Solar panels on a wood shed in rural Germany

Wind and solar displace a fifth of EU fossil generation since 2019

Clean power has surged in the EU since 2019. Wind and solar are rising across Member States, increasingly pushing coal and gas out of the mix.

Kostantsa Rangelova

Global Electricity Analyst

Ember

Elisabeth Cremona

Energy & Climate Data Analyst

Sarah Brown

Europe Programme Director

Ember

3 June 2024| 4 min read


Since the current European Commission took office in 2019, the EU’s power sector has changed enormously. Wind and solar have grown at a rapid pace, displacing fossil fuel generation and driving down emissions. This has continued the EU’s global leadership on energy transition, with ambitious approaches to energy and climate apparent across many Member States.

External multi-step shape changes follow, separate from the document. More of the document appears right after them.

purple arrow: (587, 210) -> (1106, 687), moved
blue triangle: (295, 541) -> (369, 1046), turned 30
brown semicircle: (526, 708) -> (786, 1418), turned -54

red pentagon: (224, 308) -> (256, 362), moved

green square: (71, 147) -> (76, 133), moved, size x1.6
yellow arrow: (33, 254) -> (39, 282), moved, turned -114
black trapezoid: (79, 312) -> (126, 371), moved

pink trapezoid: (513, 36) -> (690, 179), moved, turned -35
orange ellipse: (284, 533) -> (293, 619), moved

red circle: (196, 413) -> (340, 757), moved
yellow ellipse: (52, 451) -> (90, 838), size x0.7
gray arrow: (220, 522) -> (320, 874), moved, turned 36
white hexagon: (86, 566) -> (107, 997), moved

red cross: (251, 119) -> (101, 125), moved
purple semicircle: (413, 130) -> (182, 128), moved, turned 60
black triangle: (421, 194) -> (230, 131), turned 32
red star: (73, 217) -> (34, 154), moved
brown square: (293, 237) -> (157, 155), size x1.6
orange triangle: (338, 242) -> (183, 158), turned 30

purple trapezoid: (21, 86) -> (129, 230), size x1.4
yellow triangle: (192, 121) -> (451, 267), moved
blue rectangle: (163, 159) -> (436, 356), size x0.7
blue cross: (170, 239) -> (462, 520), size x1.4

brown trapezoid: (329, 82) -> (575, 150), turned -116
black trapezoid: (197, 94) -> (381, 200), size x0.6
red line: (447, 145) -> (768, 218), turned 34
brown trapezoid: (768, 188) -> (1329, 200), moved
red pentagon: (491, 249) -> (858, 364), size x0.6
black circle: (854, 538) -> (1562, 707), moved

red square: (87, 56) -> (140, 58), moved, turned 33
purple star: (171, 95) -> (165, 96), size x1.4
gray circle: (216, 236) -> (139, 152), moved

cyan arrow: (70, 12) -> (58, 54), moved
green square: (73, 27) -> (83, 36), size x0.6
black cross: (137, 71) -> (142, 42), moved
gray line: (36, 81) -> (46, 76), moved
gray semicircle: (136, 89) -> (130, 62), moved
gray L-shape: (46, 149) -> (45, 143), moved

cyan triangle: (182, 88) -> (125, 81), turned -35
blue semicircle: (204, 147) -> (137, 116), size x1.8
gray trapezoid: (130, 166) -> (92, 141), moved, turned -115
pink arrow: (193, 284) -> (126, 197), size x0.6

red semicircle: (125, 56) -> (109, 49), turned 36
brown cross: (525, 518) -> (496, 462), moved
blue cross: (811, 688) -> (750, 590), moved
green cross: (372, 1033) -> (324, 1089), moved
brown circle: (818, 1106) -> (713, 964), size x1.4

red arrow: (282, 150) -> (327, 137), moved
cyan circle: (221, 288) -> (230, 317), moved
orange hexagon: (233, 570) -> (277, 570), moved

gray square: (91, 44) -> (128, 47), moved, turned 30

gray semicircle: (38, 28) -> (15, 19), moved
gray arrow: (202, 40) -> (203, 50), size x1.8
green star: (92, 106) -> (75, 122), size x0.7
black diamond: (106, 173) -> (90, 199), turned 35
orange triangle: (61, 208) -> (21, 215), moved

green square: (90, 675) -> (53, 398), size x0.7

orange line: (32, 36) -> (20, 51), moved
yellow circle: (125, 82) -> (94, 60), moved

Wind and solar growth since 2019 cut fossil generation by a fifth

The EU’s strong commitment to the clean electricity transition, reaffirmed with the approval of the Green Deal in January 2020, has resulted in a deep transformation of its electricity sector. Since 2019, EU wind and solar capacity has grown by 65% (+188 GW). Wind capacity increased by 31% (+52 GW) to reach 219 GW in 2023. Solar capacity has surged even faster, more than doubling (+113%) from 120 GW to 257 GW. This is equivalent to installing more than 230,000 solar panels every day during these four years.

This new wind and solar capacity resulted in a 46% (+226 TWh) combined increase in generation from 2019 to 2023 and propelled wind and solar’s share in the EU electricity mix from 17% in 2019 to over a quarter in 2023 (27%). This was the main driver behind the increase of the share of total renewables from 34% in 2019 to 44% in 2023.

Fossil generation decreased by 22% (-247 TWh) over the same time period, with sharp falls in both coal and gas generation. Coal generation fell by a quarter (-25%, -115 TWh) from 2019 to 2023. This was despite a temporary uptick in 2021 amidst the energy crisis, and the  temporary postponement of some coal power plant closures that did not impact the overall trend of declining generation. Gas generation fell for four consecutive years, ending 2023 at its lowest level since 2015, 21% below its 2019 levels (-120 TWh). This decline in coal and gas generation resulted in the share of fossil generation falling below a third (32.5%), down from 39% in 2019 and an 18% drop in power sector emissions.

The increase in wind and solar generation (+226 TWh, +46%) was enough to displace a fifth of the EU’s fossil generation from 2019 to 2023. Without the wind and solar growth, fossil generation would have fallen by a mere 1.9% (21 TWh) instead of a substantial 22%, as lower electricity demand was offset by the decrease in the generation from other clean sources.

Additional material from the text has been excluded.